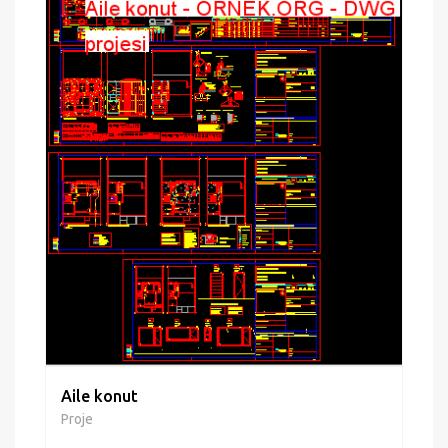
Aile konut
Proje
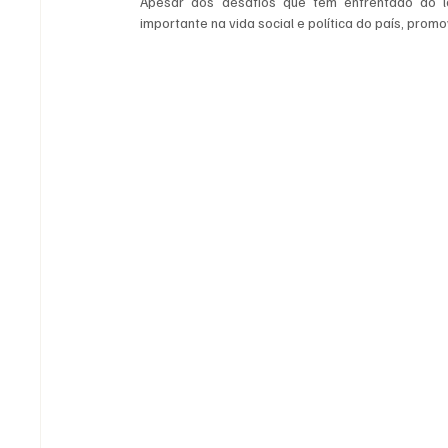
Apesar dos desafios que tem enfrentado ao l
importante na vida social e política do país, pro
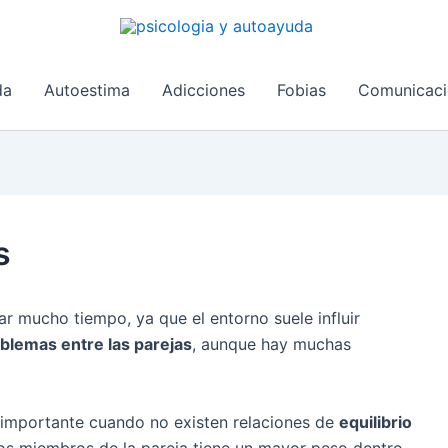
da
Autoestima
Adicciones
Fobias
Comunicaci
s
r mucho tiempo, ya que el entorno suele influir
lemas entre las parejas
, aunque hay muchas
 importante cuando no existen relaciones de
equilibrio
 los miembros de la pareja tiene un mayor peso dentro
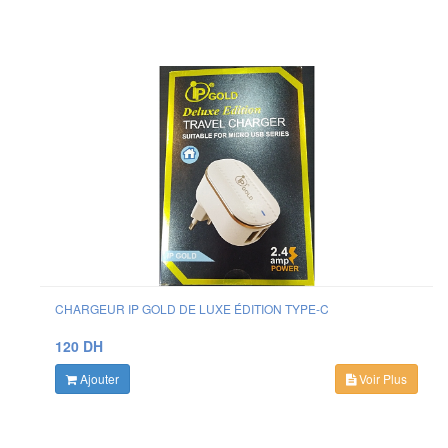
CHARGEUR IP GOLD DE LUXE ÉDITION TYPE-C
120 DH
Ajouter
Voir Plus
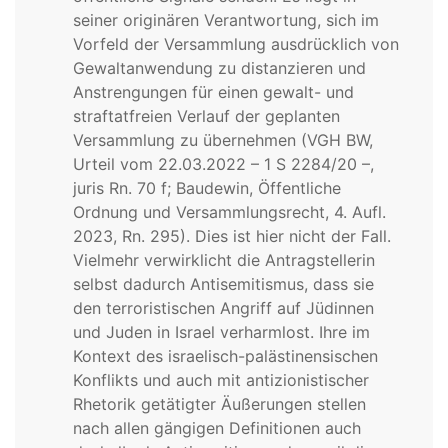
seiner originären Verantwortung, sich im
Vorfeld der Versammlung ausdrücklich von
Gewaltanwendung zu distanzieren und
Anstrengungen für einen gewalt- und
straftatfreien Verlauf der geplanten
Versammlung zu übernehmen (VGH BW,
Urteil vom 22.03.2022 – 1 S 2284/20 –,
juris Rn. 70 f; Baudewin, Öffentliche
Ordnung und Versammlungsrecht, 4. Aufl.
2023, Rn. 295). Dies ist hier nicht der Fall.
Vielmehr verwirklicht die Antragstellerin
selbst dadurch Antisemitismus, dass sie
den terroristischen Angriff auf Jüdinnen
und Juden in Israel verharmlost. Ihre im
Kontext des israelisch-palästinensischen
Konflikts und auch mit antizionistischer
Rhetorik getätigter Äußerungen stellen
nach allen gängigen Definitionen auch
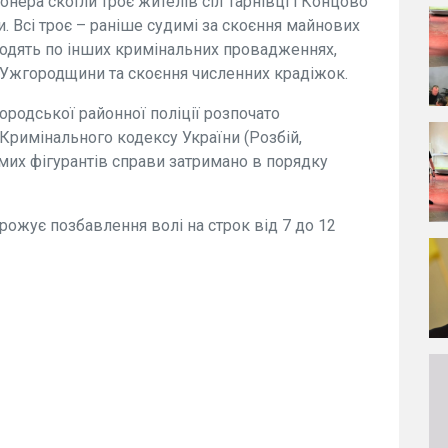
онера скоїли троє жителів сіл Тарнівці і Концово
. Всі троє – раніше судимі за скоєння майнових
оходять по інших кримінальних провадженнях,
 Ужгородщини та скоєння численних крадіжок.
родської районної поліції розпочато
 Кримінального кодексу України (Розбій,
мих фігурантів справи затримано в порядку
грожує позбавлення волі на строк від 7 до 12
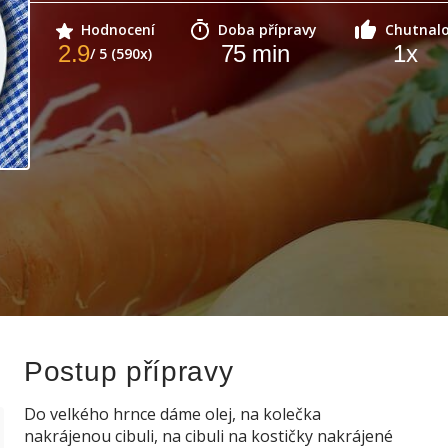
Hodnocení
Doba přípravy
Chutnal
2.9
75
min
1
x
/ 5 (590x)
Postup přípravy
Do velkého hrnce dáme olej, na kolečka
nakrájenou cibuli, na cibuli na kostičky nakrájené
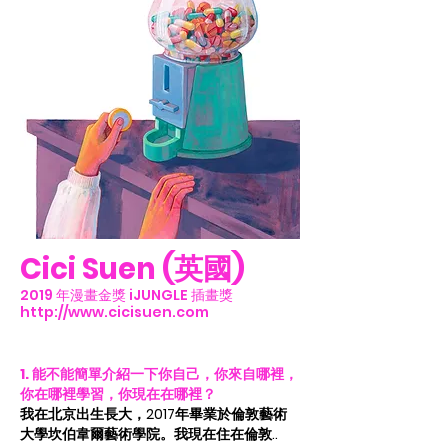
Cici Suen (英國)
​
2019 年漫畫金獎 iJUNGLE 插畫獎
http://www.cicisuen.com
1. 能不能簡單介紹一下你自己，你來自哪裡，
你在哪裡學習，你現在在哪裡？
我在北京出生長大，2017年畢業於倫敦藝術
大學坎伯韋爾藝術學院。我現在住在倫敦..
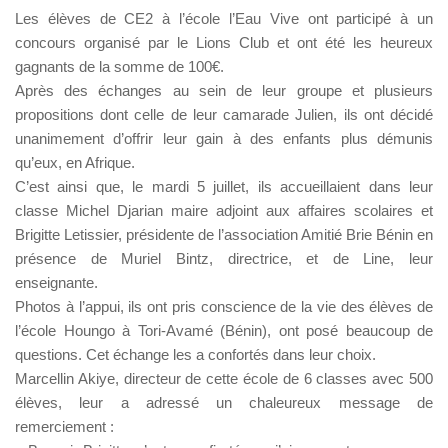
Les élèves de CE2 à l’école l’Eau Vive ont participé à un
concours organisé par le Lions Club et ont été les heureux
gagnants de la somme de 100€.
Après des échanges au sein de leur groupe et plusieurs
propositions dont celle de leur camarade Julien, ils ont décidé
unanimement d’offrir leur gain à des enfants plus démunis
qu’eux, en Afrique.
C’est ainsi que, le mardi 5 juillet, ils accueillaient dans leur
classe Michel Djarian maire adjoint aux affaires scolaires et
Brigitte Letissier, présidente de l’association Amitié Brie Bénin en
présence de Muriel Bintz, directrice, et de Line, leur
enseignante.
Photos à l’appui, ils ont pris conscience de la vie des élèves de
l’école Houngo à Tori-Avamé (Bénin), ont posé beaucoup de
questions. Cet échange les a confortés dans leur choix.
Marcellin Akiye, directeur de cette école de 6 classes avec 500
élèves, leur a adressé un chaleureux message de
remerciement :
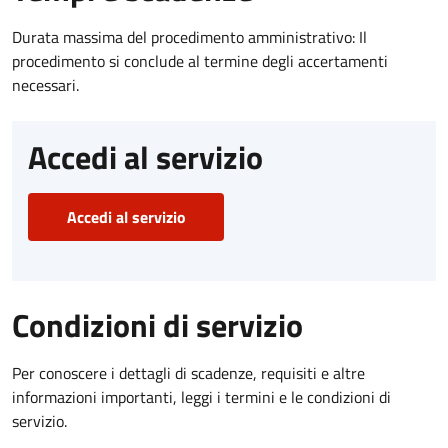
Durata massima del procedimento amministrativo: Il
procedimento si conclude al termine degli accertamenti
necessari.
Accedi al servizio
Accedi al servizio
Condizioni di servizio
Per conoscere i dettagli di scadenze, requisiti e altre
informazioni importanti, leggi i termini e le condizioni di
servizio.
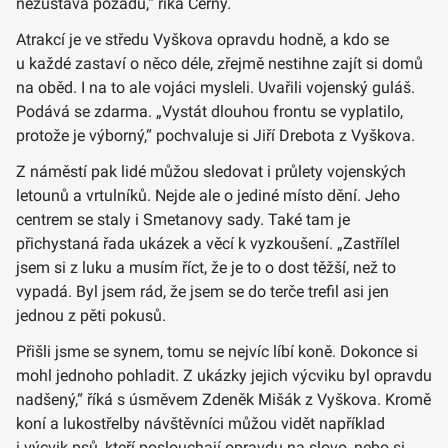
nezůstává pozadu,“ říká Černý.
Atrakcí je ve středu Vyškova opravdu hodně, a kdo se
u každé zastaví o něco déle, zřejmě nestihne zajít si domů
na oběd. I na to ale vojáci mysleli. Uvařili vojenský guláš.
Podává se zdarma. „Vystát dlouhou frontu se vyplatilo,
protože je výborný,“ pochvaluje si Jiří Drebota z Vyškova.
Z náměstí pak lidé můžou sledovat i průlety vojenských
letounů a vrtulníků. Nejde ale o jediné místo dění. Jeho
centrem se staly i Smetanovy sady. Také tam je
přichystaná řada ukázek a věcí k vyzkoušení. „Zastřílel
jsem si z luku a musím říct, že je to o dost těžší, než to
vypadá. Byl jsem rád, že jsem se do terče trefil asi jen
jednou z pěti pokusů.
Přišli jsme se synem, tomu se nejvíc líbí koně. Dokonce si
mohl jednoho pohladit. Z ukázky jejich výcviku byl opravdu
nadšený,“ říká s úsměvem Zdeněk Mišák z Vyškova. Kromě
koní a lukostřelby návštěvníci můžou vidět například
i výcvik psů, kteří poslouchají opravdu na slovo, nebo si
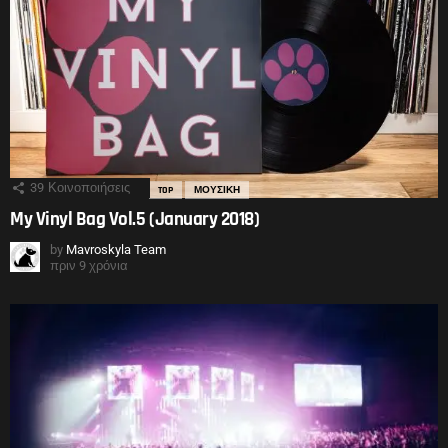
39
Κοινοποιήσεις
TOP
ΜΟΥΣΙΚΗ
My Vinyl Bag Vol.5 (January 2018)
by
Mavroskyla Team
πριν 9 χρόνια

********

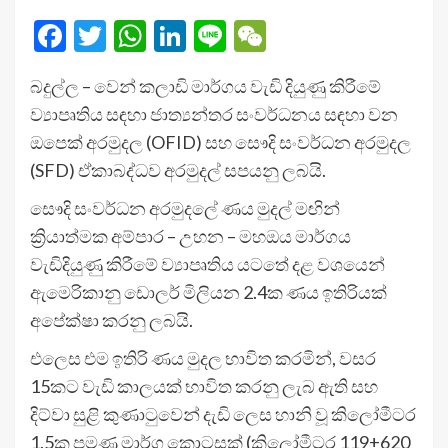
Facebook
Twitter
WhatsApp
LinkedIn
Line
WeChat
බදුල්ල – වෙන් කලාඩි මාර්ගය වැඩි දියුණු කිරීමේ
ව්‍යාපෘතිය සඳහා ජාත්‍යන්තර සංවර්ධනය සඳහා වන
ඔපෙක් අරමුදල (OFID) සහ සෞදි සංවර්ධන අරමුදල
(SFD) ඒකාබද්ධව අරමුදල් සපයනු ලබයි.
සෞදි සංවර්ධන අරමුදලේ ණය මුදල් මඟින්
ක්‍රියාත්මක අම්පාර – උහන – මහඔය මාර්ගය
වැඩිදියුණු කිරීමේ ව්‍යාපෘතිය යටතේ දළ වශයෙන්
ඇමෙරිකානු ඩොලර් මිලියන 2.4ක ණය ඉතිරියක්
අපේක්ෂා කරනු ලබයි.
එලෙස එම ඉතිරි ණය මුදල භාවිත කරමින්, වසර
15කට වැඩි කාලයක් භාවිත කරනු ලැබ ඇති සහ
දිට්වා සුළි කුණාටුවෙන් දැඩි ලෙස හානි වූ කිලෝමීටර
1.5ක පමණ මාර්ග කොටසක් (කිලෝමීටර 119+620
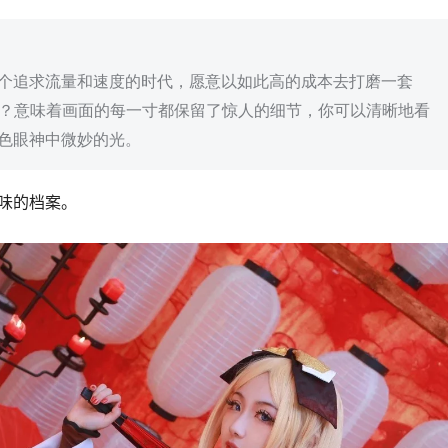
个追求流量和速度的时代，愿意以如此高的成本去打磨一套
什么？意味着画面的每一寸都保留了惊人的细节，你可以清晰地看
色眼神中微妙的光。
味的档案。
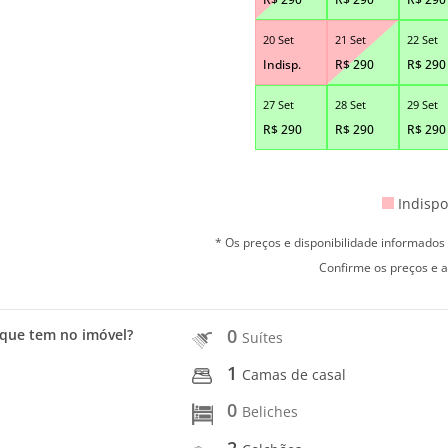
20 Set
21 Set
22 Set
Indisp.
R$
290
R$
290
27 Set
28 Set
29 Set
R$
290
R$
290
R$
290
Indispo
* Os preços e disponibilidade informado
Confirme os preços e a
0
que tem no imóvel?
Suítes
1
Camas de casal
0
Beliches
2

********

Prompt: In the data above, how many lines carry the string "auch"? Only the number should be given.

Answer box: 2